CDX-301d · Module 1
Boot Sequences & Initialization
3 min read
A Codex microVM boot sequence has four phases: hypervisor allocation (KVM resources, memory pages, vCPUs), kernel boot (minimal Linux kernel, initramfs), userspace initialization (mount overlay, configure networking, load environment), and task preparation (clone repo, install dependencies, load AGENTS.md). The first two phases complete in under 200 milliseconds. The third adds 50-100 milliseconds. The fourth — cloning and dependency installation — dominates total startup time and can take 10-60 seconds depending on repository size and dependency count.
The boot sequence is why repository size and dependency count directly impact cloud task latency. A 50 MB repository with a 200 MB node_modules tree takes 15 seconds to prepare. A 2 GB monorepo with 1.5 GB of dependencies might take over a minute. Optimizing for cloud execution means keeping your repository lean, your lock files clean, and your dependency tree pruned. Every megabyte you remove from the dependency tree saves boot time across every cloud task.
# MicroVM boot timeline (typical)
0 ms — Hypervisor allocation (KVM fd, memory region)
50 ms — Kernel loaded, initramfs mounted
125 ms — Kernel boot complete, init process starts
200 ms — Overlay filesystem mounted, networking configured
300 ms — Userspace ready, task preparation begins
3 s — Repository cloned (small repo, shallow clone)
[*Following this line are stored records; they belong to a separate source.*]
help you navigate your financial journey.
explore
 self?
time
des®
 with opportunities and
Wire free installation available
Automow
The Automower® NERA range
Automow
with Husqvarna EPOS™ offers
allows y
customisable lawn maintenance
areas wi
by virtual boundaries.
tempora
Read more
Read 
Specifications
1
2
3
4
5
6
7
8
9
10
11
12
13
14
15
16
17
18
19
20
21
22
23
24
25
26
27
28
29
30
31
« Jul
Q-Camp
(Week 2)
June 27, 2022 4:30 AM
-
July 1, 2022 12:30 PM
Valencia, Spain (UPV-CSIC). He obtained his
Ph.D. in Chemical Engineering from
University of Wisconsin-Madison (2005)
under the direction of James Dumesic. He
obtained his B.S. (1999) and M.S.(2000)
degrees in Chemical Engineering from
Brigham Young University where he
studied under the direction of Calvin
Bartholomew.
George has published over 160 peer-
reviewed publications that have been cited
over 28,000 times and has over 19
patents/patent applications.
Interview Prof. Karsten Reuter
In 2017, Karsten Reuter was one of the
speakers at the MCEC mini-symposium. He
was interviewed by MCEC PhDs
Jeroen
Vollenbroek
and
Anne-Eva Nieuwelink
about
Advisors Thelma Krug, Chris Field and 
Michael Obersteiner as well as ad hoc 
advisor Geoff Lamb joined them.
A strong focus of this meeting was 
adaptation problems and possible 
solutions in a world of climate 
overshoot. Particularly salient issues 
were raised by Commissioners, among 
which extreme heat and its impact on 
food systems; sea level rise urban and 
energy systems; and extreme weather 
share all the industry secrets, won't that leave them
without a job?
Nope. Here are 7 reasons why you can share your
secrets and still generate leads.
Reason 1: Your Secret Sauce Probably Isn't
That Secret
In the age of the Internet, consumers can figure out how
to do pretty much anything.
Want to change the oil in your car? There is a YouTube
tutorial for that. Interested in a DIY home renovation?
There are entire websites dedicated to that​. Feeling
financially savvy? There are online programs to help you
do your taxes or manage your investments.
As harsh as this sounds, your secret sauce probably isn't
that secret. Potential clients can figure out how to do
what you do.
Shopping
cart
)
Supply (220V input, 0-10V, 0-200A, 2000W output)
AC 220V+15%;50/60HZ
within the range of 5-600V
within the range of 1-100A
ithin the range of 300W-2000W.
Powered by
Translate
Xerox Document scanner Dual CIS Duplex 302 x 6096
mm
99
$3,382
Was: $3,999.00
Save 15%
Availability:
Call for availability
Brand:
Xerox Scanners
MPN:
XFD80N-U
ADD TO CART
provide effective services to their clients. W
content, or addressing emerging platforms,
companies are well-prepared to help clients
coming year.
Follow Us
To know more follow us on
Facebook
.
15 s — Dependencies installed (npm ci, cached layers)
18 s — AGENTS.md loaded, task execution begins
# Optimization levers
- Repository size: shallow clone depth, .gitignore, LFS
- Dependencies: lockfile hygiene, minimal dev dependencies
- Snapshots: pre-warmed images skip clone + install entirely
- Measure your boot time Submit a no-op cloud task and measure the time from submission to first execution log entry. This is your baseline boot time.
- Audit your dependency tree Run `du -sh node_modules` (or equivalent) locally. If it exceeds 500 MB, prune unused packages — every megabyte is boot time.
- Check clone depth If your repository has deep history or large binary assets, ensure shallow cloning is configured. Cloud tasks do not need full git history.